China is already heavily invested in South Sudan, a country with which it has long had important economic ties. China funded and constructed the pipeline that sends petroleum north from Unity State through the Sudan to Port Sudan on the Red Sea, for export to China in Chinese-owned tankers.  It attempted to defend the pipeline when the Sudan and what is now South Sudan were at war, and it supplied arms and ammunition to the Sudan as South Sudan broke away. Later it helped to arm South Sudanese forces.

When the pumps were working well in Unity State, South Sudan supplied about 5 percent of China’s oil imports. The China National Petroleum Corp. owns 40 percent of the South Sudan’s oil fields. Before 2014, Chinese managers and workers were active in developing those concessions.

More recently, China has sent nearly 1,000 peacekeepers (a battalion of troops and logistics and medical personnel) to serve alongside African and other national detachments in UNMISS, the 12,000-strong UN peacekeeping mission in the Republic of South Sudan. In 2015, President Xi Jinping offered to send 8,000 more Chinese soldiers to help enforce the peace in South Sudan, but that initiative has not yet been accepted by either the UN or South Sudan.

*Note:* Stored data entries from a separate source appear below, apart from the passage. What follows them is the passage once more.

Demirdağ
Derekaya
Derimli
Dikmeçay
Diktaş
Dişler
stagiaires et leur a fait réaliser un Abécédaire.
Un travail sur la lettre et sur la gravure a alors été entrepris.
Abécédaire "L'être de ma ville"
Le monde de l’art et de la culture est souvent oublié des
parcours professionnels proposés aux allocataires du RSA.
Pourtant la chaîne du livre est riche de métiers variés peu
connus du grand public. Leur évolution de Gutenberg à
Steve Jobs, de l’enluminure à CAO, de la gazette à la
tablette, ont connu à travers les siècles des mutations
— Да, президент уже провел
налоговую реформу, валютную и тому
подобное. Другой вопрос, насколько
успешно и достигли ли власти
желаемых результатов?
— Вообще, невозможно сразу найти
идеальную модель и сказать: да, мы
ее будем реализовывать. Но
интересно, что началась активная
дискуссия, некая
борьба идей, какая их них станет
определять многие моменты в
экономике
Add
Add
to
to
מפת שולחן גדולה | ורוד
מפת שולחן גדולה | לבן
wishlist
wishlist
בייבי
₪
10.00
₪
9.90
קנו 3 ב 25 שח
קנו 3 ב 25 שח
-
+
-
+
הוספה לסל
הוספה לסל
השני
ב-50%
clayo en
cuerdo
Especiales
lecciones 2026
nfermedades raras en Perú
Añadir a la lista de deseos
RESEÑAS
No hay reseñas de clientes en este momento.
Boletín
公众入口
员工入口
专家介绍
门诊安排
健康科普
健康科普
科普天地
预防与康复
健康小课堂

China has also long been unusually active in joining the African Union and the Horn of Africa’s Intergovernmental Authority on Development (IGAD) in an attempt to broker peace between Kiir and Machar. In 2014, Ma Qiang, China’s ambassador to South Sudan, declared, “We have huge interests in South Sudan so we have to make a greater effort to persuade the two sides to stop fighting and agree to a ceasefire.” China has contributed more than $1 million to IGAD to assist diplomatic efforts.

China is still heavily engaged in seeking diplomatic solutions to the chaos and mayhem in South Sudan. It obviously would prefer to procure oil exports now blocked by war, but helping to end the combat materially would also bolster China’s influence in Africa and in the UN Security Council.

South Sudan’s request for funds thus provides China with substantial leverage, which is potentially convertible into a major peace accomplishment. Given the failure of so many American, Norwegian, African Union, UN, and IGAD attempts to procure a sustainable peace, China now has both the means and the skill to help end one of Africa’s more senseless and thoroughly destructive wars.